The Supreme Court’s decision in King v. Burwell last week preserved the Affordable Care Act's subsidies for all enrollees, and Chief Justice John Roberts’s vehement dismissal of the plaintiffs’ arguments signals that the Court is averse to further efforts to repeal Obamacare through litigation. The contest over health care reform therefore shifts from the courts back to politics: The ACA likely will be an issue in the 2016 election. But what should be done to improve it? 

The ACA has only partially achieved its goals. Its principal goal was to get coverage for uninsured Americans, because the U.S. was facing a crisis: Not only were many Americans uninsured, but also their ranks were steadily growing:

That trend reversed sharply after the ACA passed in 2010. Nevertheless, at least 10 percent of Americans still lack health insurance. It will be difficult to reduce that percentage significantly, as the Supreme Court’s 2012 National Federation of Independent Businesses v. Sebelius decision allowed each state to make its own choice about whether to expand the Medicaid insurance program to make more poor families eligible. Many red states refused the expansion, even though those very states have especially high concentrations of impoverished, uninsured families. Unless those states change their policies, universal coverage will remain elusive.

So, the first piece of the health care reform agenda is clear: Reformers must convince voters, legislators, and governors in those states to expand Medicaid. 

The ACA was also designed, in lesser part, to address the growth in health care spending. The U.S. spends far more per person on health care than any other country, while achieving only mediocre results in population health. Again, the problem was getting worse: Our annual increases in health care spending are greater than overall inflation. Unchecked growth in health care spending threatens the fiscal solvency of Medicare, and with it every other governmental function that progressives value.

The good news is that the growth in U.S. health care expenditures has dropped from 9.6 percent in 2002 to 3.6 percent in 2013. But the decline in the annual increase in health expenditures seems to have stalled since 2009; at a 3.6 percent growth rate, health expenditures will have doubled again by 2035. 

Thus, the second piece of the health reform agenda is to reduce the growth in health care cost while improving the quality of care. But while you can reform health care insurance with a law, changing the cost and quality of care are both too big and complicated to be reformed through legislation.
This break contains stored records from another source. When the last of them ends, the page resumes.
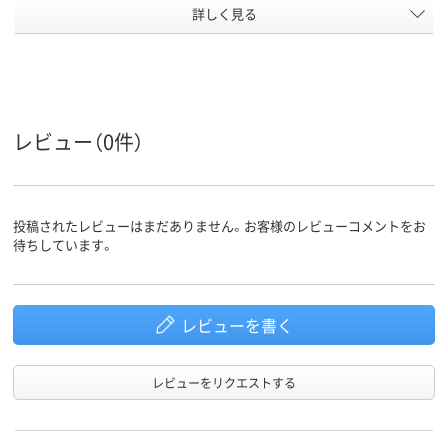
テープ/接
詳しく見る
テープ・のりなし
テープなし
テープ付
着
なし
なし
なし
〒枠
あり
あり
あり
窓の有無
レビュー（0件）
留め具の
なし
なし
なし
有無
封筒裏面
センター貼り
センター貼り
センター貼り
の貼り方
投稿されたレビューはまだありません。お客様のレビューコメントをお
アスクル
待ちしています。
商品環境
スコア
レビューを書く
レビューをリクエストする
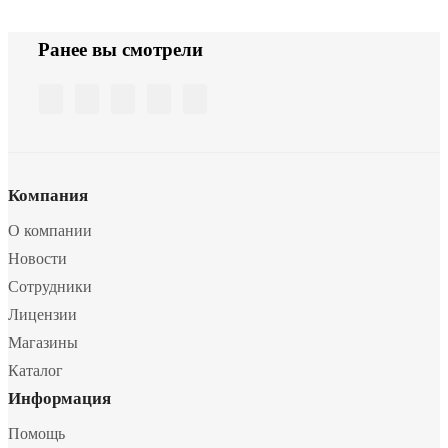
Ранее вы смотрели
Компания
О компании
Новости
Сотрудники
Лицензии
Магазины
Каталог
Информация
Помощь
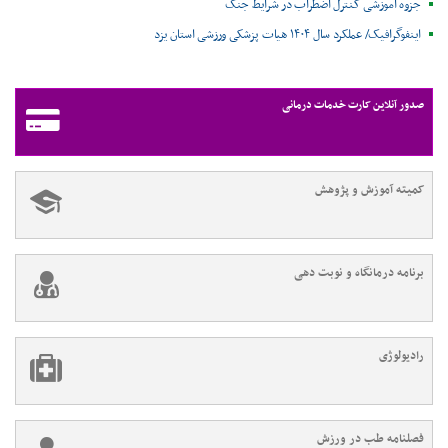
جزوه آموزشی کنترل اضطراب در شرایط جنگ
اینفوگرافیک/ عملکرد سال ۱۴۰۴ هیات پزشکی ورزشی استان یزد
صدور آنلاین کارت خدمات درمانی
کمیته آموزش و پژوهش
برنامه درمانگاه و نوبت دهی
رادیولوژی
فصلنامه طب در ورزش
Given that, what can we achieve through politics? First, we should continue Medicare's payment reform experiments, which are part of the ACA, and apply what works to the rest of the health-care system. The key idea in these experiments is the Accountable Care Organization (ACO). Whereas traditional payment systems reward doctors for doing more, whether it’s good for the patient or not, ACO doctors receive higher payments if they reduce growth in health expenditures for their patients while maintaining or improving outcomes and patient experience. Preliminary research indicates that ACOs are holding down the growth in cost without compromising patients’ health. 

Research is also critical: Health care reform has to be driven by results, not political beliefs. Programs should be selected based on evidence, such as the results of randomized clinical trials. Every new reform should collect rigorous data to determine whether it works. 

This data-driven approach to change won’t happen unless we strengthen the institutions that fund biomedical science, including the National Institutes of Health and the Agency for Health Research and Quality, a division of the Department of Health and Human Services that's the principal funder of research on improving the quality and the effectiveness of health care. 

Here, the political challenge is right in front of us: The House Appropriations Committee's proposed 2016 budget would completely eliminate the AHRQ, and sharply curtail other patient-centered research projects.